NR supplements substantially increased a NAD breakdown product called Me-2-PY in the cerebrospinal fluid (CSF), the liquid that surrounds the brain and spinal cord. No other NAD metabolites were found in treated patients’ CSF, which “further corroborated that oral NR therapy increases brain NAD levels,” they added.

Several NAD-related metabolites were elevated in muscle tissue, and in immune cells to a lesser extent. NR supplementation was associated with changes in the activity of 58 genes in muscles, and the activity of 13 genes in immune cells.

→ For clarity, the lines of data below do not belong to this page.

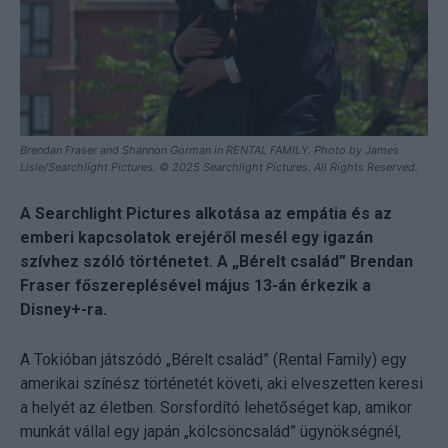
Brendan Fraser and Shannon Gorman in RENTAL FAMILY. Photo by James
Lisle/Searchlight Pictures. © 2025 Searchlight Pictures. All Rights Reserved.
A Searchlight Pictures alkotása az empátia és az
emberi kapcsolatok erejéről mesél egy igazán
szívhez szóló történetet. A „Bérelt család” Brendan
Fraser főszereplésével május 13-án érkezik a
Disney+-ra.
A Tokióban játszódó „Bérelt család” (Rental Family) egy
amerikai színész történetét követi, aki elveszetten keresi
a helyét az életben. Sorsfordító lehetőséget kap, amikor
munkát vállal egy japán „kölcsöncsalád” ügynökségnél,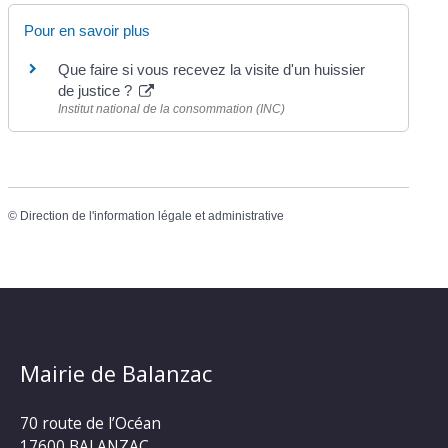
Pour en savoir plus
Que faire si vous recevez la visite d'un huissier
de justice ?
Institut national de la consommation (INC)
©
Direction de l'information légale et administrative
Mairie de Balanzac
70 route de l’Océan
17600 BALANZAC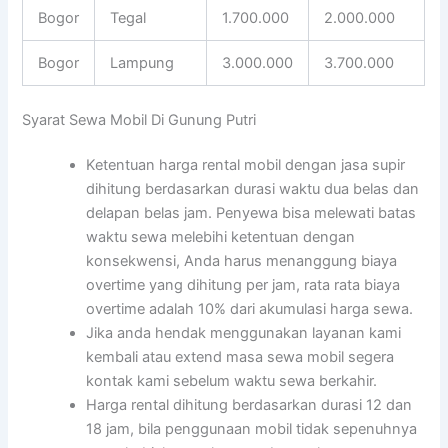
Bogor
Tegal
1.700.000
2.000.000
Bogor
Lampung
3.000.000
3.700.000
Syarat Sewa Mobil Di Gunung Putri
Ketentuan harga rental mobil dengan jasa supir
dihitung berdasarkan durasi waktu dua belas dan
delapan belas jam. Penyewa bisa melewati batas
waktu sewa melebihi ketentuan dengan
konsekwensi, Anda harus menanggung biaya
overtime yang dihitung per jam, rata rata biaya
overtime adalah 10% dari akumulasi harga sewa.
Jika anda hendak menggunakan layanan kami
kembali atau extend masa sewa mobil segera
kontak kami sebelum waktu sewa berkahir.
Harga rental dihitung berdasarkan durasi 12 dan
18 jam, bila penggunaan mobil tidak sepenuhnya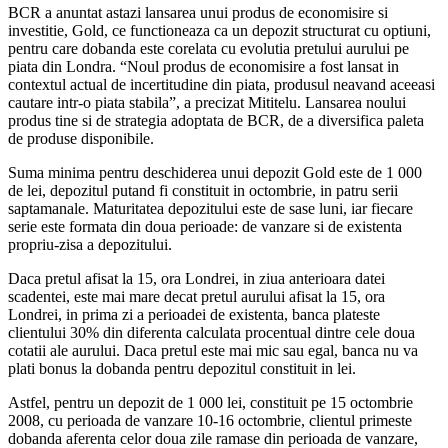
BCR a anuntat astazi lansarea unui produs de economisire si
investitie, Gold, ce functioneaza ca un depozit structurat cu optiuni,
pentru care dobanda este corelata cu evolutia pretului aurului pe
piata din Londra. “Noul produs de economisire a fost lansat in
contextul actual de incertitudine din piata, produsul neavand aceeasi
cautare intr-o piata stabila”, a precizat Mititelu. Lansarea noului
produs tine si de strategia adoptata de BCR, de a diversifica paleta
de produse disponibile.
Suma minima pentru deschiderea unui depozit Gold este de 1 000
de lei, depozitul putand fi constituit in octombrie, in patru serii
saptamanale. Maturitatea depozitului este de sase luni, iar fiecare
serie este formata din doua perioade: de vanzare si de existenta
propriu-zisa a depozitului.
Daca pretul afisat la 15, ora Londrei, in ziua anterioara datei
scadentei, este mai mare decat pretul aurului afisat la 15, ora
Londrei, in prima zi a perioadei de existenta, banca plateste
clientului 30% din diferenta calculata procentual dintre cele doua
cotatii ale aurului. Daca pretul este mai mic sau egal, banca nu va
plati bonus la dobanda pentru depozitul constituit in lei.
Astfel, pentru un depozit de 1 000 lei, constituit pe 15 octombrie
2008, cu perioada de vanzare 10-16 octombrie, clientul primeste
dobanda aferenta celor doua zile ramase din perioada de vanzare,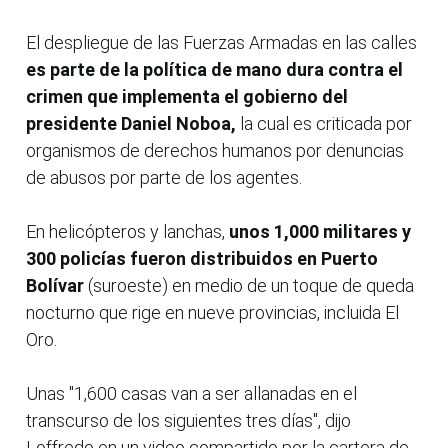
El despliegue de las Fuerzas Armadas en las calles
es parte de la política de mano dura contra el
crimen que implementa el gobierno del
presidente Daniel Noboa,
la cual es criticada por
organismos de derechos humanos por denuncias
de abusos por parte de los agentes.
En helicópteros y lanchas,
unos 1,000 militares y
300 policías fueron distribuidos en Puerto
Bolívar
(suroeste) en medio de un toque de queda
nocturno que rige en nueve provincias, incluida El
Oro.
Unas "1,600 casas van a ser allanadas en el
transcurso de los siguientes tres días", dijo
Loffredo en un video compartido por la cartera de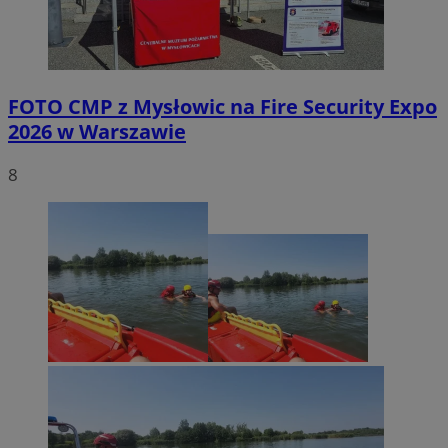
FOTO
CMP z Mysłowic na Fire Security Expo
2026 w Warszawie
8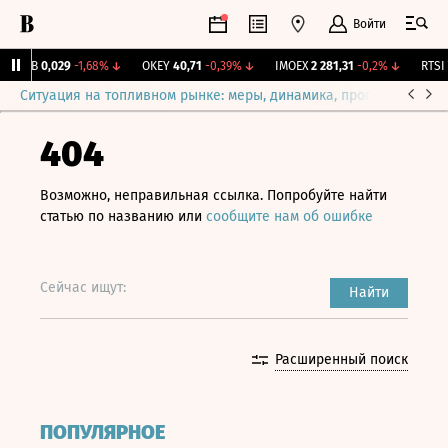
Войти
KUZB
0,029
-1,68%
↓
OKEY
40,71
-0,39%
↓
IMOEX
2 281,31
-0,2%
↓
RTSI
8
Ситуация на топливном рынке: меры, динамика, прогнозы
Выб
404
Возможно, неправильная ссылка. Попробуйте найти
статью по названию или
сообщите нам об ошибке
Сейчас ищут:
Найти
Расширенный поиск
ПОПУЛЯРНОЕ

A mild but significant decrease was seen in the blood levels of GDF15 in patients given NR supplements, but not in the CSF. GDF15 is a mitochondrial marker, and this change “could be indicative of improved mitochondrial function,” the researchers wrote.

Several pro-inflammatory immune signaling proteins were also lower in the bloodstream and/or CSF in the NR treatment group. Some of these proteins were also lower in placebo patients.

“These findings, particularly the effects on pro-inflammatory cytokines and clinical symptoms, are clearly supportive of carrying out larger trials in Parkinson disease patients,” said Rudolph Tanzi, PhD, vice-chair of neurology and co-director of McCance Center for Brain Health at Massachusetts General Hospital, a professor of neurology at Harvard Medical School, and a member of the ChromaDex scientific advisory board.

Levels of neurofilament light chain, a marker of nerve damage, were unchanged with NR treatment in both the blood and CSF.

“The results of the trial are highly encouraging and nominate NR as a potential neuroprotective therapy for [Parkinson’s disease], warranting further investigation in larger trials,” Tzoulis said.